Breakthrough in AI-based nematode identification

Put a spade in the ground and you are likely to find dozens, if not hundreds, of nematode species. These thread-like worms, measuring between 0.2 and 3 millimetres, occur almost everywhere in the soil - including farmland. While some nematode species contribute positively to soil health, others are far less welcome, explains researcher Leendert Molendijk. “When harmful nematodes are present in the soil, such as stem nematodes or root-knot nematodes, this can mean that crops like ornamental flower bulbs, onions or seed potatoes can no longer be exported. Crops may also become deformed, making them difficult or impossible to sell.” Harmful nematodes are reported to cause dozens of billions of euros in damages yearly to growers all over the world. Researchers estimate that 10% of the world’s agricultural output is affected.

Within Integrated Nematode Management (INM) - managing harmful nematode species while minimizing the use of nematicides - accurate identification is crucial, says Molendijk. “You do not want to target harmless or beneficial nematodes. Measures also vary in effectiveness from one species to another. Some species decline after rotation with certain crops or green manures, but others thrive on many different crops. Timing of cultivation can also help reducing certain species. Sometimes, a drastic measure is needed, such as inundation, where a field is temporarily flooded.”

“Identifying nematode species requires a great deal of expertise”, adds researcher Pella Brinkman. “The differences between species are often extremely small. It really comes down to details: the shape of the stylet knobs, the length of a transparent section at the tail tip, or the number of head rings. In many cases, you can only determine the species once the nematode has reached adulthood.” Identification is usually carried out manually in specialized laboratories using microscopes, but sometimes additional molecular analysis is required. Worldwide, only a few dozen labs have the right equipment and expertise, including WUR. “It is an expensive and highly specialized field,” Brinkman notes.

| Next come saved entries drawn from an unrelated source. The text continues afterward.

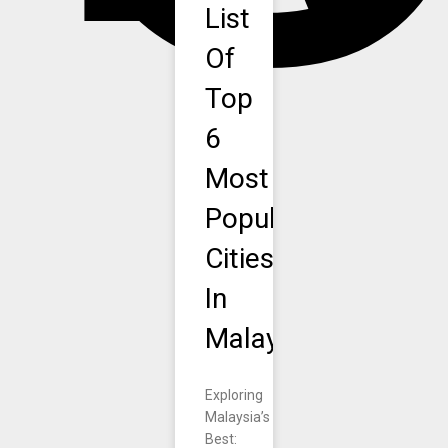
List
Of
Top
6
Most
Popular
Cities
In
Malaysia.
Exploring
Malaysia’s
Best: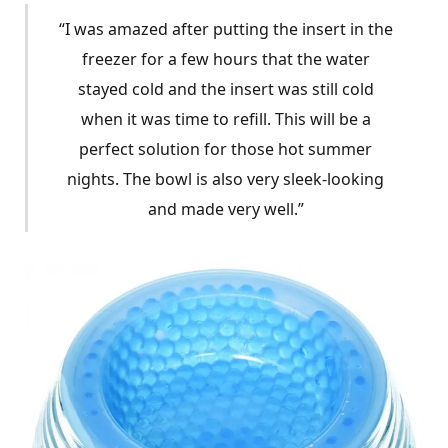
“I was amazed after putting the insert in the
freezer for a few hours that the water
stayed cold and the insert was still cold
when it was time to refill. This will be a
perfect solution for those hot summer
nights. The bowl is also very sleek-looking
and made very well.”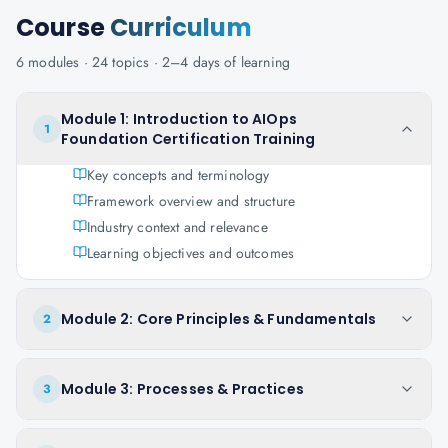
Course
Curriculum
6
modules ·
24
topics ·
2–4 days
of learning
Module 1: Introduction to AIOps
1
Foundation Certification Training
Key concepts and terminology
Framework overview and structure
Industry context and relevance
Learning objectives and outcomes
Module 2: Core Principles & Fundamentals
2
Module 3: Processes & Practices
3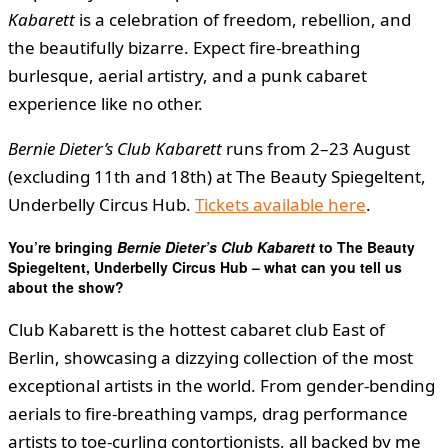
Kabarett
is a celebration of freedom, rebellion, and
the beautifully bizarre. Expect fire-breathing
burlesque, aerial artistry, and a punk cabaret
experience like no other.
Bernie Dieter’s Club Kabarett
runs from 2–23 August
(excluding 11th and 18th) at The Beauty Spiegeltent,
Underbelly Circus Hub.
Tickets available here
.
You’re bringing
Bernie Dieter’s Club Kabarett
to The Beauty
Spiegeltent, Underbelly Circus Hub – what can you tell us
about the show?
Club Kabarett is the hottest cabaret club East of
Berlin, showcasing a dizzying collection of the most
exceptional artists in the world. From gender-bending
aerials to fire-breathing vamps, drag performance
artists to toe-curling contortionists, all backed by me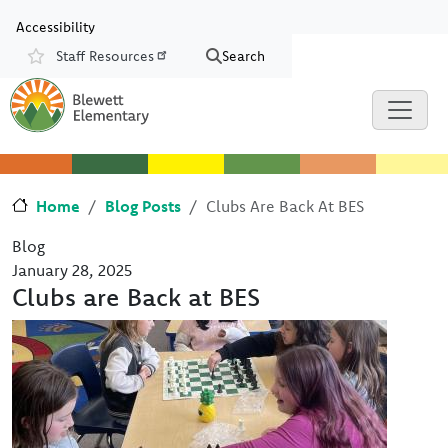
Skip to main content
Skip to Chat
Accessibility
Staff Resources
Search
Resources
Home
Blog Posts
Clubs Are Back At BES
Blog
January 28, 2025
Clubs are Back at BES
Image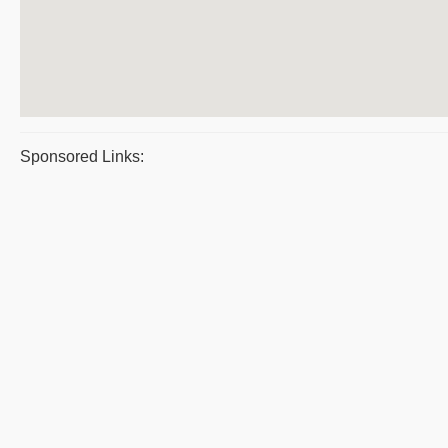
Sponsored Links: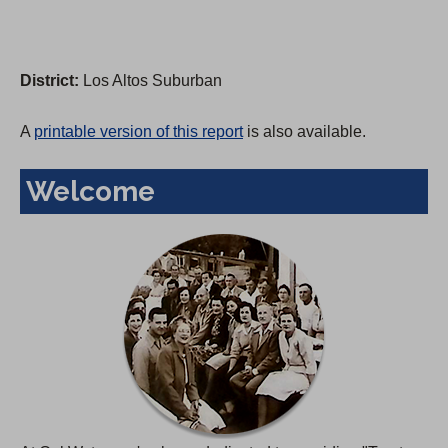
District:
Los Altos Suburban
A
printable version of this report
is also available.
Welcome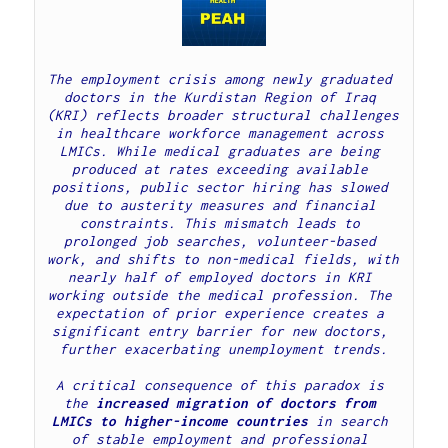
The employment crisis among newly graduated 
doctors in the Kurdistan Region of Iraq 
(KRI) reflects broader structural challenges 
in healthcare workforce management across 
LMICs. While medical graduates are being 
produced at rates exceeding available 
positions, public sector hiring has slowed 
due to austerity measures and financial 
constraints. This mismatch leads to 
prolonged job searches, volunteer-based 
work, and shifts to non-medical fields, with 
nearly half of employed doctors in KRI 
working outside the medical profession. The 
expectation of prior experience creates a 
significant entry barrier for new doctors, 
further exacerbating unemployment trends.
A critical consequence of this paradox is 
the 
increased migration of doctors from 
LMICs to higher-income countries
 in search 
of stable employment and professional 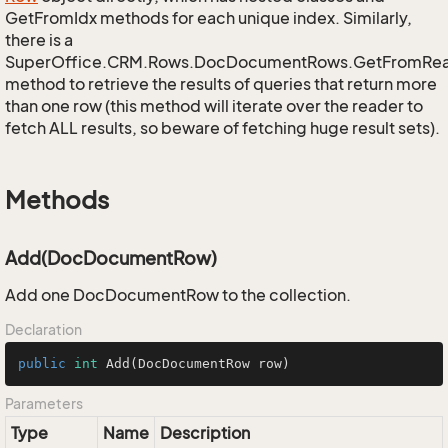
GetFromIdx methods for each unique index. Similarly,
there is a
SuperOffice.CRM.Rows.DocDocumentRows.GetFromRe
method to retrieve the results of queries that return more
than one row (this method will iterate over the reader to
fetch ALL results, so beware of fetching huge result sets).
Methods
Add(DocDocumentRow)
Add one DocDocumentRow to the collection.
Declaration
public
int
Add
(DocDocumentRow row)
Parameters
Type
Name
Description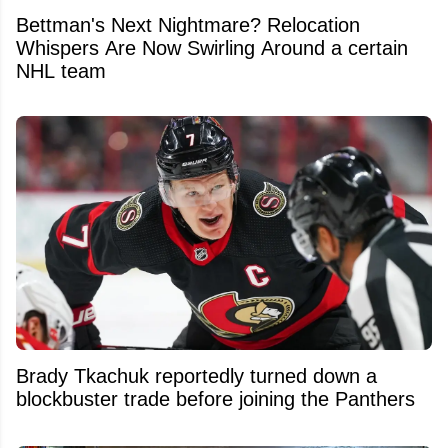
Bettman's Next Nightmare? Relocation
Whispers Are Now Swirling Around a certain
NHL team
Brady Tkachuk reportedly turned down a
blockbuster trade before joining the Panthers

One of the most difficult nematodes to identify is Meloidogyne chitwoodi, also known as the Columbia root-knot nematode. Molendijk: “It takes a lot of knowledge and careful identification to be certain that you are dealing with this species. It is particularly similar to Meloidogyne fallax, also called the False Columbia root-knot nematode.” When the agritech company Veridi Technologies approached WUR with the idea of developing an AI-based identification system, Meloidogyne chitwoodi was an obvious place to start. “If it works for such a difficult species, it should also work for species that are easier to distinguish,” Molendijk says.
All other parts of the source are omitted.